Antes dos aiatolás
Manoel Hygino
Ninguém urdira um
plano de sabotagem ou terrorismo. Ninguém quereria, certamente, que o avião da
Ucrânia caísse após levantar voo do maior aeroporto do Irã. Quarenta e cinco
quilômetros de um voo para a morte. O comandante sequer anunciou emergência.
Eram 63 pessoas, das
176 que perderam a vida, pretendendo voltar ao Canadá, onde residiam,
estudavam, após fugirem à Revolução Islâmica de 1979.
Nenhum míssil teria
sido lançado contra a aeronave, informou-se. O Estreito de Ormuz, o lugar mais
sensível para a guerra, em todo o mundo, nas circunstâncias de então,
permaneceu intacto. O avião caíra sozinho (?).
Trump esbanjou
felicidade: “nenhum americano foi atingido, não sofremos perdas, nossos
soldados estão seguros”, afirmara o presidente após a execução do general
Soleimani.

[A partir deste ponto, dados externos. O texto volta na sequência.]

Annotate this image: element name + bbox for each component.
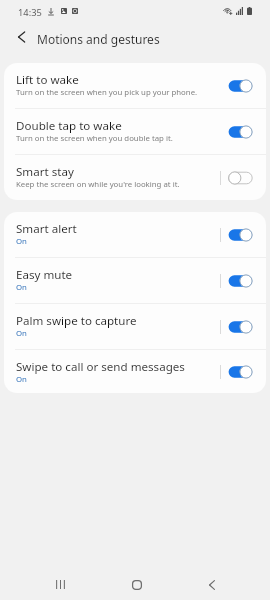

Só o preço do petróleo bruto subiu 6% desde então, mas logo voltou
ao patamar considerado normal.
Não fora um
atentado, julgara-se inicialmente, nem um mero acidente aéreo. O presidente do
Irã, Hassan Rouhani, dias depois, porém, viu-se na obrigação de confessar que o
avião ucraniano fora derrubado acidentalmente por míssil do seu exército. “Os
responsáveis serão castigados exemplarmente”, prometeu categoricamente.
Rouhani determinou a
prisão de trinta envolvidos. Assegurou que nenhum novo caso do tipo acontecerá.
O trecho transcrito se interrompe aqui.